図3は、被検査体1の特定の面内(この実施例では10mm×10mmの領域)における欠陥の存在位置の例を示している。
【0030】
一方、
図4は、被検査体1にパルス波を送信した場合の比較例を示している。具体的に、
図4は、被検査体1に対して超音波探触子3から送信したパルス波が被検査体1で反射することにより生成された反射超音波の受信信号の例を示しており、
図5は、被検査体1の特定の面内における欠陥の存在位置の例を示している。特に
図2及び
図4より、被検査体1にバースト波を送信することにより生成される第1反射超音波のうち高調波のみを受信することにより、被検査体1にパルス波を送信することにより生成される反射超音波を受信する場合に比べて欠陥の存在位置を明確に特定できることが確認された。
【0031】
次に、表面から深さ1.8mmの位置に直径0.1mmの人工欠陥を有する被検査体1に対し、超音波探触子3から収束パルス波を送信した。
図6〜
図8は、被検査体1に収束パルス波が送信されたときの第2反射超音波の受信信号を示している。
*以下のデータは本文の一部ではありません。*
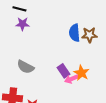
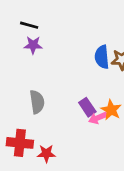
gray semicircle: (25, 67) -> (37, 102), turned -126

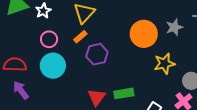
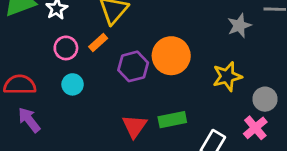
orange circle: (144, 34) -> (171, 56), moved
orange rectangle: (80, 37) -> (98, 43), moved
cyan circle: (53, 66) -> (73, 84), size x0.6

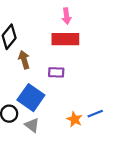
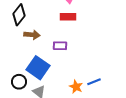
red rectangle: (65, 39) -> (68, 17), size x0.7
brown arrow: (24, 60) -> (32, 35), turned 112

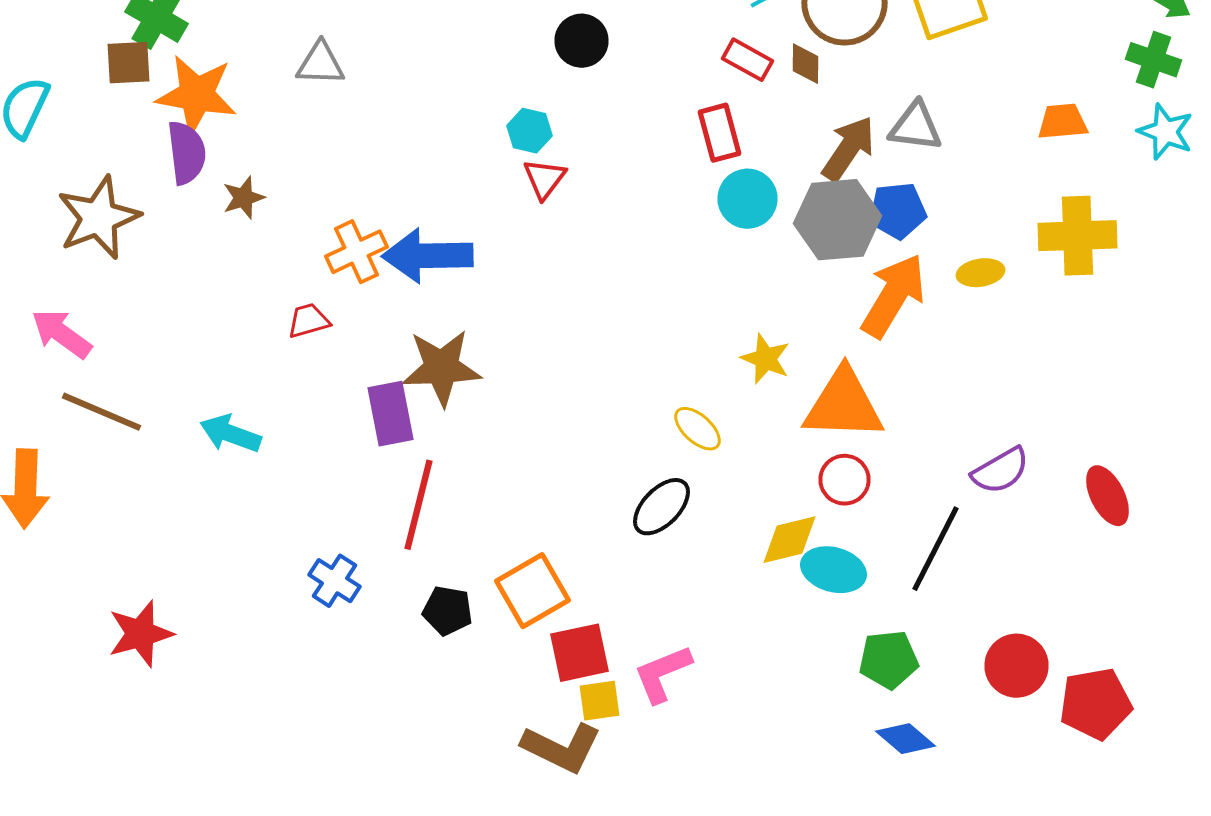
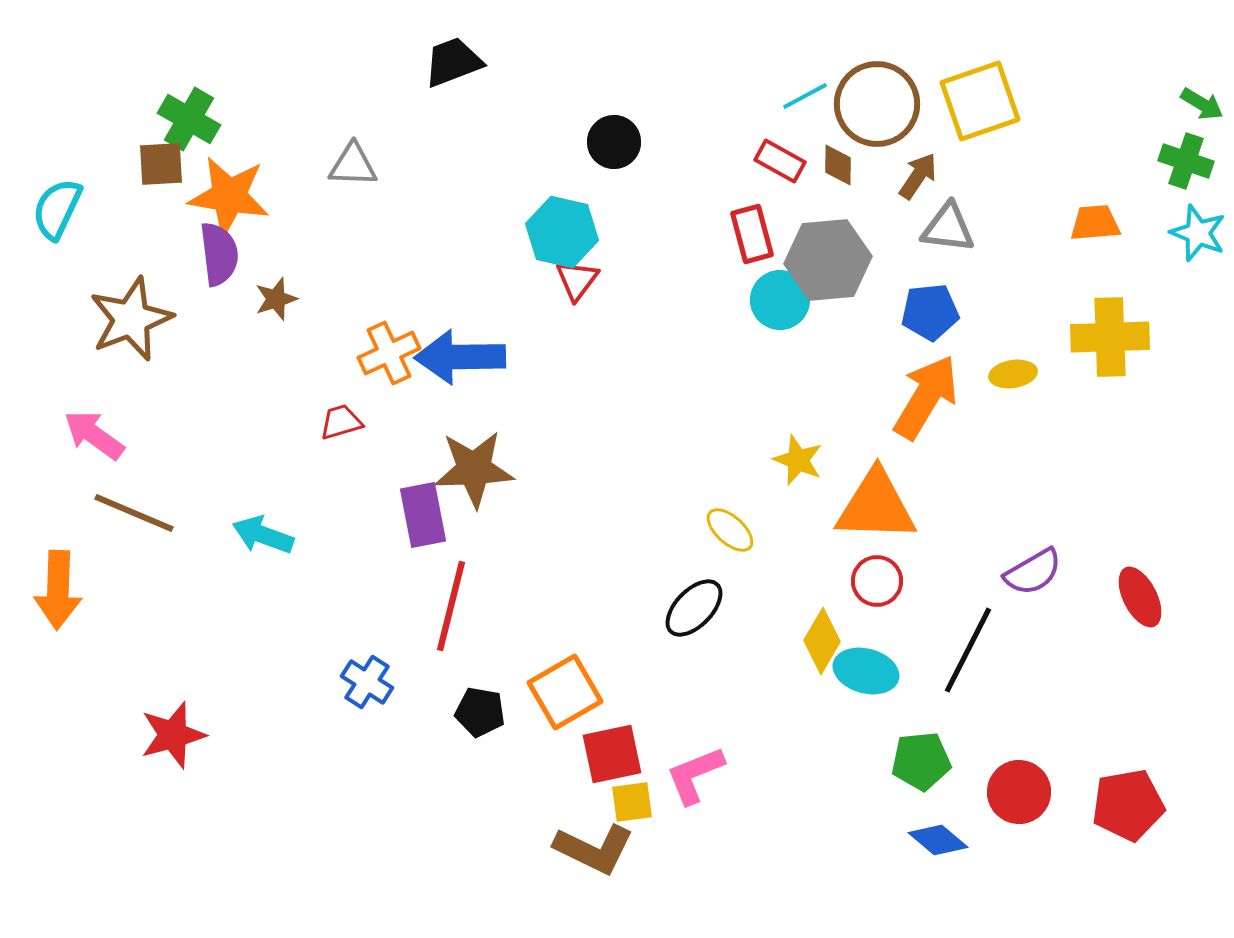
cyan hexagon: (530, 131) -> (562, 232), size x1.6
brown arrow: (848, 149) -> (918, 176), moved, size x0.7
gray hexagon: (838, 220) -> (828, 260), moved
yellow diamond: (790, 540) -> (822, 641), turned -46
red circle: (1016, 666) -> (1019, 792), moved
図6は、焦点位置が被検査体1の表面から1.2mmに設定された収束パルス波の反射超音波の受信信号であり、
図7は、焦点位置が被検査体1の表面から1.4mmに設定された収束パルス波の反射超音波の受信信号であり、
図8は、焦点位置が被検査体1の表面から1.6mmに設定された収束パルス波の反射超音波の受信信号である。
図6〜
図9より、パルス波の焦点位置が人工欠陥の存在位置に近づくにしたがって第2反射超音波の受信信号の振幅が大きくなること、つまり、パルス波の焦点位置が前記欠陥位置特定工程で特定された欠陥の存在位置に設定されることにより、高精度な欠陥の評価が可能となることが確認された。
【0032】
一方、
図9〜
図11は、被検査体1に収束バースト波が送信されたときの第1反射超音波の受信信号を示している。
図9は、焦点位置が被検査体1の表面から1.2mmに設定された収束バースト波の反射超音波の受信信号であり、
図10は、焦点位置が被検査体1の表面から1.4mmに設定された収束バースト波の反射超音波の受信信号であり、
図11は、焦点位置が被検査体1の表面から1.6mmに設定された収束パルス波の反射超音波の受信信号である。これらの
図9〜
図11に見られるように、収束バースト波の焦点位置が人工欠陥の存在位置からある程度離間したとしても、欠陥の存在位置を比較的明確に特定可能であることが分かる。
【0033】
図12は、送信波(20MHzのバースト波又は50MHzのパルス波)の焦点位置と人工欠陥からの反射超音波の強度変化(正規化振幅)との関係を示すグラフである。この
図12には、20MHzのバースト波が被検査体1に送信された場合に生成される第1反射超音波のうちの高調波の受信信号と、50MHzのパルス波が被検査体1に送信された場合に生成される第2反射超音波の基本波の受信信号と、が示されている。なお、縦軸の値は、焦点位置が1.8mmである場合の受信信号の値に対する割合を示す。この
図12から、第1反射超音波の高調波を受信することにより、比較的低い周波数であったとしても微小な人工欠陥の存在位置を明確に特定可能であること、すなわち、被検査体1の広範囲において明確に欠陥の存在位置を検出可能であることが確認された。なお、これは、周波数が低い程、収束域(焦点探度)が広くなるためと考えられる。